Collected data
___
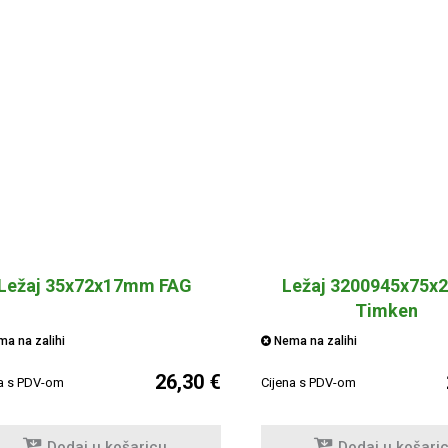
Ležaj 35x72x17mm FAG
Ležaj 3200945x75
Timken
a na zalihi
Nema na zalihi
26,30 €
na s PDV-om
Cijena s PDV-om
Dodaj u košaricu
Dodaj u košari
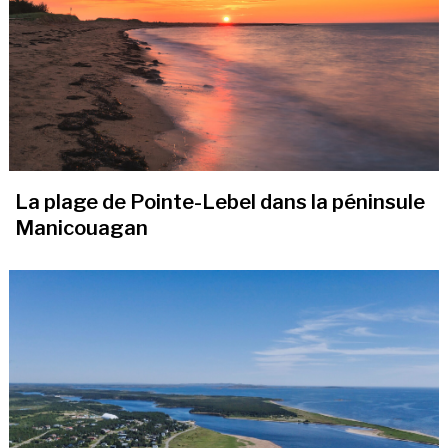
La plage de Pointe-Lebel dans la péninsule
Manicouagan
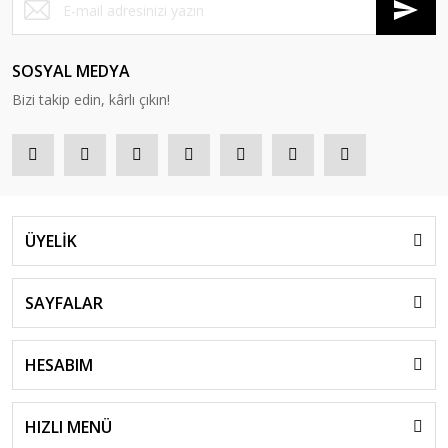
SOSYAL MEDYA
Bizi takip edin, kârlı çıkın!
ÜYELİK
SAYFALAR
HESABIM
HIZLI MENÜ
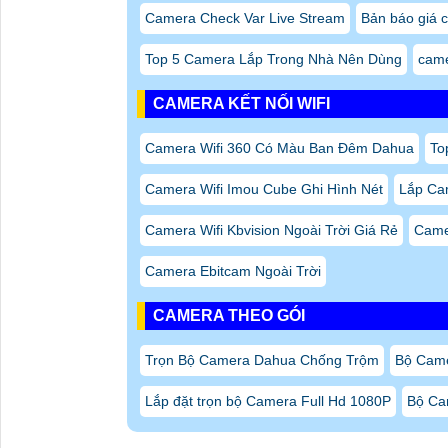
Camera Check Var Live Stream
Bản báo giá 
Top 5 Camera Lắp Trong Nhà Nên Dùng
came
CAMERA KẾT NỐI WIFI
Camera Wifi 360 Có Màu Ban Đêm Dahua
To
Camera Wifi Imou Cube Ghi Hình Nét
Lắp Cam
Camera Wifi Kbvision Ngoài Trời Giá Rẻ
Came
Camera Ebitcam Ngoài Trời
CAMERA THEO GÓI
Trọn Bộ Camera Dahua Chống Trộm
Bộ Came
Lắp đặt trọn bộ Camera Full Hd 1080P
Bộ Ca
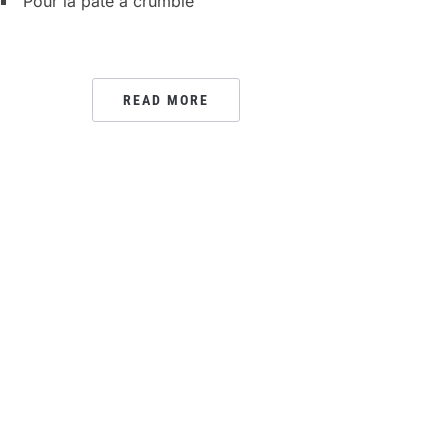
Pour la pâte à crumble
READ MORE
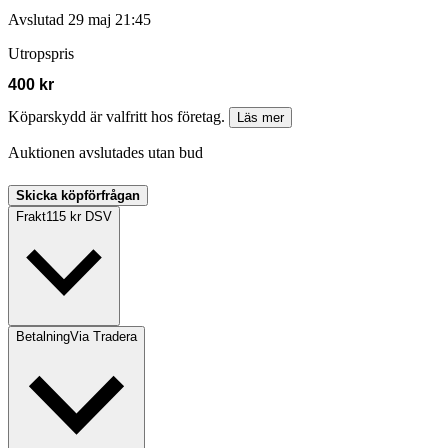
Avslutad
29 maj 21:45
Utropspris
400 kr
Köparskydd är valfritt hos företag.
Läs mer
Auktionen avslutades utan bud
Skicka köpförfrågan
Frakt
115 kr DSV
Betalning
Via Tradera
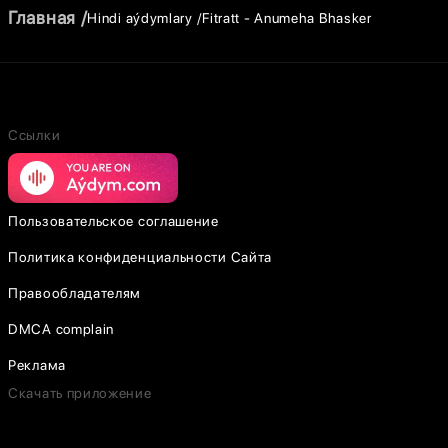
Главная
Hindi aýdymlary
Fitratt - Anumeha Bhasker
Ссылки
Пользовательское соглашение
Политика конфиденциальности Сайта
Правообладателям
DMCA complain
Реклама
Скачать приложение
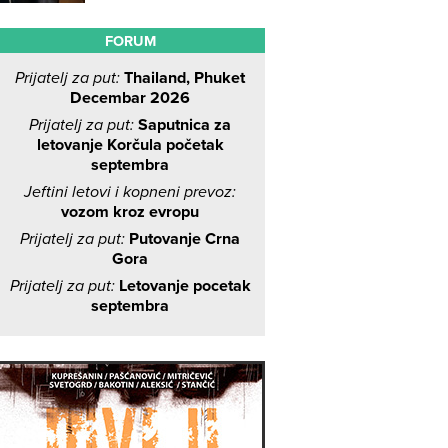
FORUM
Prijatelj za put:
Thailand, Phuket
Decembar 2026
Prijatelj za put:
Saputnica za
letovanje Korčula početak
septembra
Jeftini letovi i kopneni prevoz:
vozom kroz evropu
Prijatelj za put:
Putovanje Crna
Gora
Prijatelj za put:
Letovanje pocetak
septembra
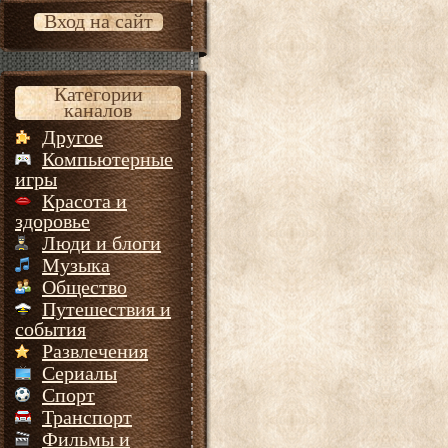
Вход на сайт
Категории
каналов
Другое
Компьютерные
игры
Красота и
здоровье
Люди и блоги
Музыка
Общество
Путешествия и
события
Развлечения
Сериалы
Спорт
Транспорт
Фильмы и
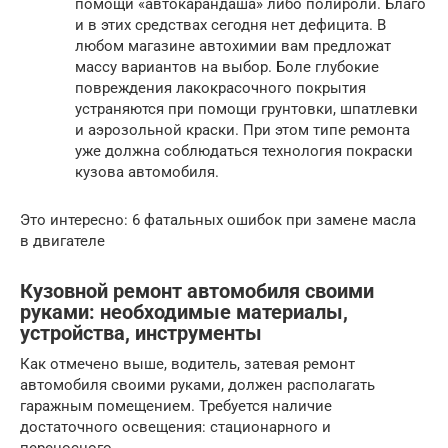
помощи «автокарандаша» либо полироли. Благо
и в этих средствах сегодня нет дефицита. В
любом магазине автохимии вам предложат
массу вариантов на выбор. Боле глубокие
повреждения лакокрасочного покрытия
устраняются при помощи грунтовки, шпатлевки
и аэрозольной краски. При этом типе ремонта
уже должна соблюдаться технология покраски
кузова автомобиля.
Это интересно: 6 фатальных ошибок при замене масла
в двигателе
Кузовной ремонт автомобиля своими
руками: необходимые материалы,
устройства, инструменты
Как отмечено выше, водитель, затевая ремонт
автомобиля своими руками, должен располагать
гаражным помещением. Требуется наличие
достаточного освещения: стационарного и
переносного.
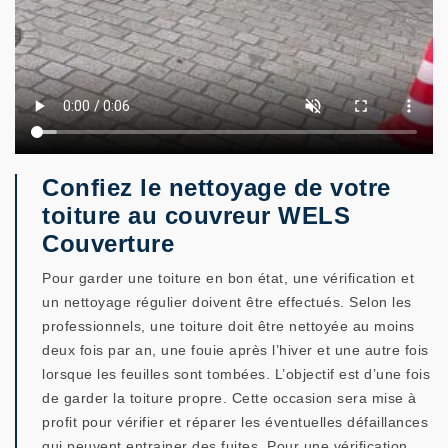
Confiez le nettoyage de votre
toiture au couvreur WELS
Couverture
Pour garder une toiture en bon état, une vérification et
un nettoyage régulier doivent être effectués. Selon les
professionnels, une toiture doit être nettoyée au moins
deux fois par an, une fouie après l’hiver et une autre fois
lorsque les feuilles sont tombées. L’objectif est d’une fois
de garder la toiture propre. Cette occasion sera mise à
profit pour vérifier et réparer les éventuelles défaillances
qui peuvent entrainer des fuites. Pour une vérification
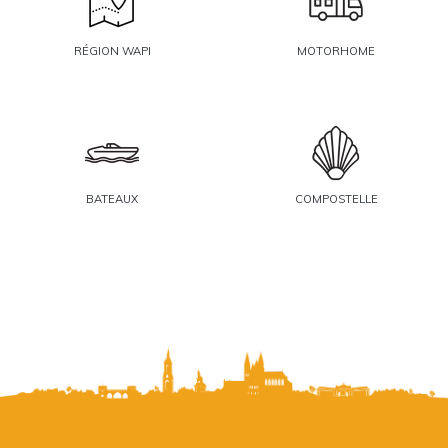
RÉGION WAPI
MOTORHOME
BATEAUX
COMPOSTELLE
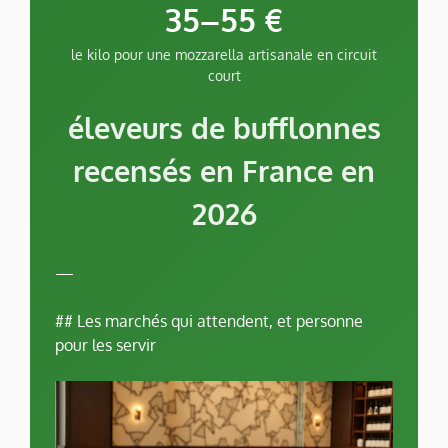
35–55 €
le kilo pour une mozzarella artisanale en circuit
court
éleveurs de bufflonnes
recensés en France en
2026
—
## Les marchés qui attendent, et personne
pour les servir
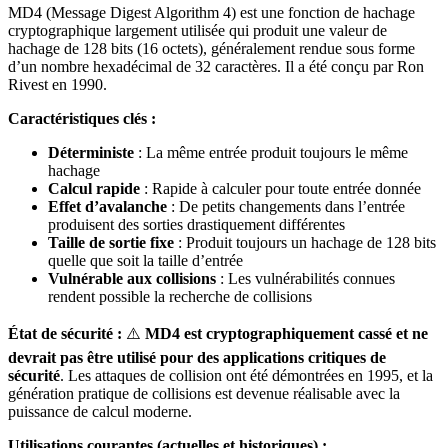
MD4 (Message Digest Algorithm 4) est une fonction de hachage
cryptographique largement utilisée qui produit une valeur de
hachage de 128 bits (16 octets), généralement rendue sous forme
d’un nombre hexadécimal de 32 caractères. Il a été conçu par Ron
Rivest en 1990.
Caractéristiques clés :
Déterministe
: La même entrée produit toujours le même
hachage
Calcul rapide
: Rapide à calculer pour toute entrée donnée
Effet d’avalanche
: De petits changements dans l’entrée
produisent des sorties drastiquement différentes
Taille de sortie fixe
: Produit toujours un hachage de 128 bits
quelle que soit la taille d’entrée
Vulnérable aux collisions
: Les vulnérabilités connues
rendent possible la recherche de collisions
État de sécurité :
⚠️
MD4 est cryptographiquement cassé et ne
devrait pas être utilisé pour des applications critiques de
sécurité
. Les attaques de collision ont été démontrées en 1995, et la
génération pratique de collisions est devenue réalisable avec la
puissance de calcul moderne.
Utilisations courantes (actuelles et historiques) :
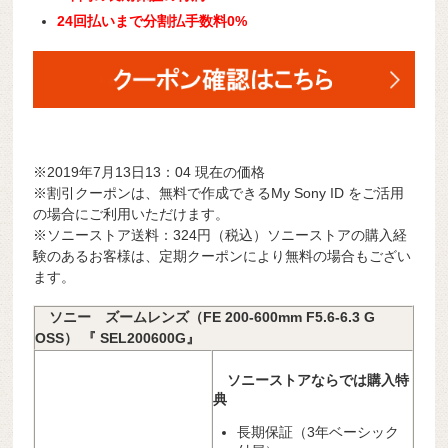
24回払いまで分割払手数料0%
※2019年7月13日13：04 現在の価格
※割引クーポンは、無料で作成できるMy Sony ID をご活用
の場合にご利用いただけます。
※ソニーストア送料：324円（税込）ソニーストアの購入経
験のあるお客様は、定期クーポンにより無料の場合もござい
ます。
ソニー ズームレンズ（FE 200-600mm F5.6-6.3 G
OSS） 『 SEL200600G』
ソニーストアならでは購入特
典
長期保証（3年ベーシック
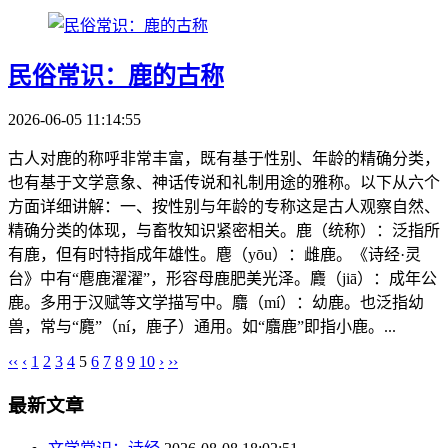
民俗常识：鹿的古称
2026-06-05 11:14:55
古人对鹿的称呼非常丰富，既有基于性别、年龄的精确分类，
也有基于文学意象、神话传说和礼制用途的雅称。以下从六个
方面详细讲解：一、按性别与年龄的专称这是古人观察自然、
精确分类的体现，与畜牧知识紧密相关。鹿（统称）：泛指所
有鹿，但有时特指成年雄性。麀（yōu）：雌鹿。《诗经·灵
台》中有“麀鹿濯濯”，形容母鹿肥美光泽。麚（jiā）：成年公
鹿。多用于汉赋等文学描写中。麛（mí）：幼鹿。也泛指幼
兽，常与“麑”（ní，鹿子）通用。如“麛鹿”即指小鹿。...
‹‹
‹
1
2
3
4
5
6
7
8
9
10
›
››
最新文章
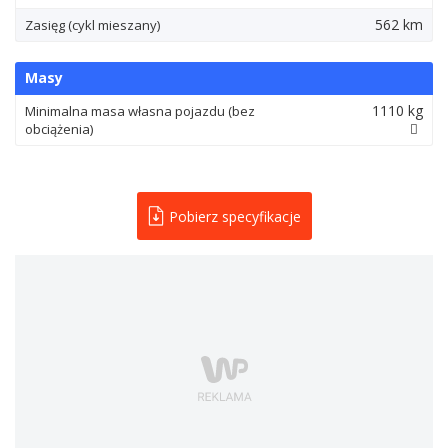
562 km
Zasięg (cykl mieszany)
Masy
1110 kg
Minimalna masa własna pojazdu (bez
obciążenia)
Pobierz specyfikacje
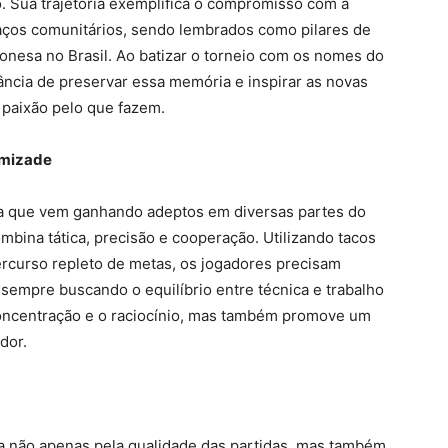
. Sua trajetória exemplifica o compromisso com a
 laços comunitários, sendo lembrados como pilares de
onesa no Brasil. Ao batizar o torneio com os nomes do
ância de preservar essa memória e inspirar as novas
paixão pelo que fazem.
Amizade
sa que vem ganhando adeptos em diversas partes do
ina tática, precisão e cooperação. Utilizando tacos
ercurso repleto de metas, os jogadores precisam
 sempre buscando o equilíbrio entre técnica e trabalho
 concentração e o raciocínio, mas também promove um
dor.
ca não apenas pela qualidade das partidas, mas também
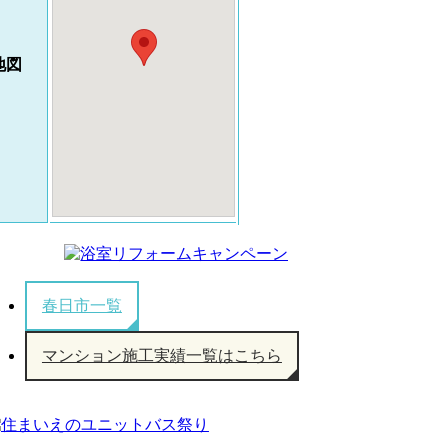
地図
春日市一覧
マンション施工実績一覧はこちら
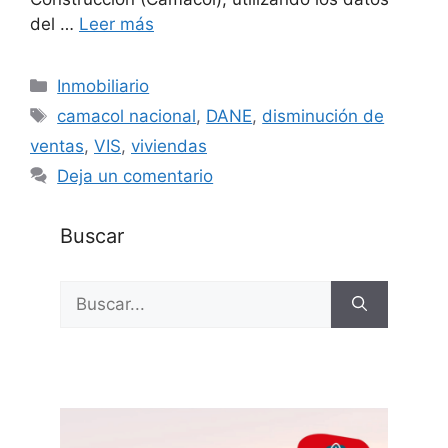
del …
Leer más
Categorías
Inmobiliario
Etiquetas
camacol nacional
,
DANE
,
disminución de
ventas
,
VIS
,
viviendas
Deja un comentario
Buscar
Buscar:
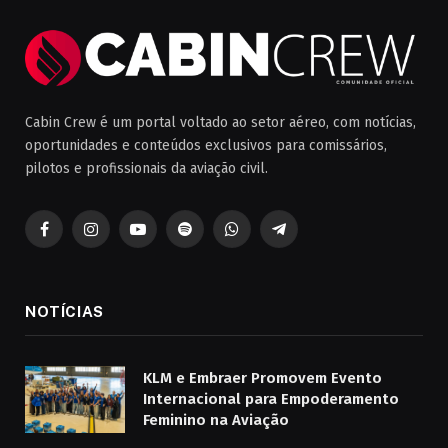
Cabin Crew é um portal voltado ao setor aéreo, com notícias,
oportunidades e conteúdos exclusivos para comissários,
pilotos e profissionais da aviação civil.
Facebook
Instagram
YouTube
Spotify
WhatsApp
Telegrama
NOTÍCIAS
KLM e Embraer Promovem Evento
Internacional para Empoderamento
Feminino na Aviação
___
Lines with the word "toujours" in them should be copied from the preceding records.

: La même entrée produit toujours le même
: Produit toujours un hachage de 128 bits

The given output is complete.